There would no doubt had been some relief in certain quarters that the ship in the Bob Dylan 1964 (great year) classic song, the title of which I have purloined for this piece, never arrived. The targets of Dylan’s ire – those sleepy-eyed unnamed foes – were never ‘drownded (sic) in the tide’ or, ‘be conquered’ like Goliath. This is one of my favourite Dylan songs. It is catchy, witty, full of rabble-rousing-rambunctiousness and it rattles through all 3 minutes and 15 seconds, refreshing your mind and lifting your spirits in equal measure.
Alas, along with my father’s fabled fortune flagship, this valedictory vessel never arrived.
I have recently completed viewing the television series ‘The Terror’ in which 2 more ships fail to arrive. Ostensibly the story follows the failed attempt to discover the fabled Northwest Passage – a route through the Arctic that linked the Atlantic and Pacific oceans. There have been many such attempts to achieve this goal, the reward was huge savings for traders shipping goods from around the British Empire which had by this time spread its tentacles to all ‘four corners of the Earth’. Two ships, HMS Erebus and HMS Terror, both equipped with both steam and sail power, set off in 1845 with 3 years worth of provisions and some of the most experienced Arctic crew members and officers. Eventually, inevitably perhaps, the ships became locked in the ice and, despite attempts to return overland, none of the men survived. The book on which the television series was based adds some additional supernatural elements to the story to ramp up the tension and danger but, in truth, without these the whole thing looked extremely grim.
British society at this time was extremely formal and regulated. There was a place for everyone and everyone knew their place. The Royal Navy was no exception to this and there was a clear distinction between the officer class and the rest of the crew. In addition to this there was additional layers of hierarchy and prejudice. In this story of the Terror and the Erebus it is clear that whilst there are 3 men that hold the rank of captain, the fact that one of them is from Ireland ensures that he will never be held in the same esteem as the other two. As the ice and the fear of the unknown take their grip on them we witness that the camaraderie, encouraged initially and then enforced through ruthless discipline, that normally ensures survival is not sufficient in this situation. Slowly the layers of duty, civility and polity are removed as necessity and desperation take hold until all that is left is basic humanity and the straightforward choice between good and evil, between doing the right thing by your fellow men and not doing so.
As well as this, there is another layer in the way these bastions of British empirical force behave towards the native people of the region. This story takes place at the height of Empire, native people were to be subjugated in the name of the queen and either set to work in support of their British masters or simply slain and robbed of their land, possessions and, all too often, their lives. Would the outcome have been different if they had adopted a more conciliatory and cooperative approach to the indigenous Inuit tribes? We will never know for sure but the author does explore this to an extent. In the character of Captain Francis Crozier we find a man embittered by the way in which he has never quite been accepted throughout his life – a captain in the navy but overlooked many times for significant appointments, a man rejected in love because of his heritage – someone with a big chip on his shoulder and an resulting addiction to alcohol that very nearly kills him. As the veneered layers of civilisation are removed as the result of one catastrophe after another we witness a man, a decent human, emerge. When all is said and done that is what we will all discover – that when we strip away civilisation, when we cut through all these ideas about how life should be lived, it’s just me and you and how we treat each other.

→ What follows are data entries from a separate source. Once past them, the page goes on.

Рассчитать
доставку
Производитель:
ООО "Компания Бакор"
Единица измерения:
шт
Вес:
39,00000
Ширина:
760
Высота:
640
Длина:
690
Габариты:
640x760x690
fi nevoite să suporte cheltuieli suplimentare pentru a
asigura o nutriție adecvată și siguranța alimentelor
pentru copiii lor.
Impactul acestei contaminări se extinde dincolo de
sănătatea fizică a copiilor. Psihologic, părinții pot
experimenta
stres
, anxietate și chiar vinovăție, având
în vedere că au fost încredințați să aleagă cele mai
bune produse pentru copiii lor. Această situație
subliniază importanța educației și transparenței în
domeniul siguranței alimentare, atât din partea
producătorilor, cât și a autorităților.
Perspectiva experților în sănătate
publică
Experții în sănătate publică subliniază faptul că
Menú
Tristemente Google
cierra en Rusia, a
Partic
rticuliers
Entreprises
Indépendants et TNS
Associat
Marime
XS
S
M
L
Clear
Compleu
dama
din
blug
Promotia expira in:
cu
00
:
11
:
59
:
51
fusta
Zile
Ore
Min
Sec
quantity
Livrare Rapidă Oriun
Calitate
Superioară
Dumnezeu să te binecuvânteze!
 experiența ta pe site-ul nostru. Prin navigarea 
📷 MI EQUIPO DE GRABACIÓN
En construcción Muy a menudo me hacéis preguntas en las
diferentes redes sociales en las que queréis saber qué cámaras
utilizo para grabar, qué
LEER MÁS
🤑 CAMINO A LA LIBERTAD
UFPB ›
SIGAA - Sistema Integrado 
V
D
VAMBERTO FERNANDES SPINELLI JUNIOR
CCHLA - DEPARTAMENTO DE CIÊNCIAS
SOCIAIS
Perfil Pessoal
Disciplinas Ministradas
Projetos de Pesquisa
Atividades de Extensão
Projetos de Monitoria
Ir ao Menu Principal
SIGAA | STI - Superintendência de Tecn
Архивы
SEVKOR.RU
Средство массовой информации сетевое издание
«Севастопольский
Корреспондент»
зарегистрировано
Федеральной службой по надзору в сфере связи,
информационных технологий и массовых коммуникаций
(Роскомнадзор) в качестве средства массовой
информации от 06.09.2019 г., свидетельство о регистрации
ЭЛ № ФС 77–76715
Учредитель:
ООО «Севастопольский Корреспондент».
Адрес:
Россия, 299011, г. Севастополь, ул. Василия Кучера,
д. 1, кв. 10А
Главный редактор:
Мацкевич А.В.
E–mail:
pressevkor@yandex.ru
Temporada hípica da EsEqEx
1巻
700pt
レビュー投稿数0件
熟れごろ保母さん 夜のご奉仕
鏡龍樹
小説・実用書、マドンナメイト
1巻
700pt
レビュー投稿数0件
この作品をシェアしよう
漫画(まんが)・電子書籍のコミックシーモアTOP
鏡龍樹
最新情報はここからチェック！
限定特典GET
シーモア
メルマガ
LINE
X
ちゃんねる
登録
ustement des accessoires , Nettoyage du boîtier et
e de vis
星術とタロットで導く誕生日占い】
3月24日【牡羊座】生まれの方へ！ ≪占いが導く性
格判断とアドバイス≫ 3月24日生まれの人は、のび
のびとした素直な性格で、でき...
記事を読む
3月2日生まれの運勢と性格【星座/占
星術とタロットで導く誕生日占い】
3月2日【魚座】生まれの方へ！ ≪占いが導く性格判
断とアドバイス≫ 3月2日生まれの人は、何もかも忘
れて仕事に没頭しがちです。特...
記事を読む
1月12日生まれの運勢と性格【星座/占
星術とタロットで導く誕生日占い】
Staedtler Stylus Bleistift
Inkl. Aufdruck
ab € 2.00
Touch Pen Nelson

Do we treat each other with kindness or not? It is a choice we make every day of our lives but how many times do we get it right? Moreover, how often do we blame the circumstances in which the choice is made for the outcome?
In the fictionalised account of this expedition Francis Crozier chooses not to return to the civilisation that bent, twisted and almost ruined him and to remain instead amongst the people that showed him some basic human kindness and revealed that there was so much more to life when lived as it is rather than how we think it ought to be.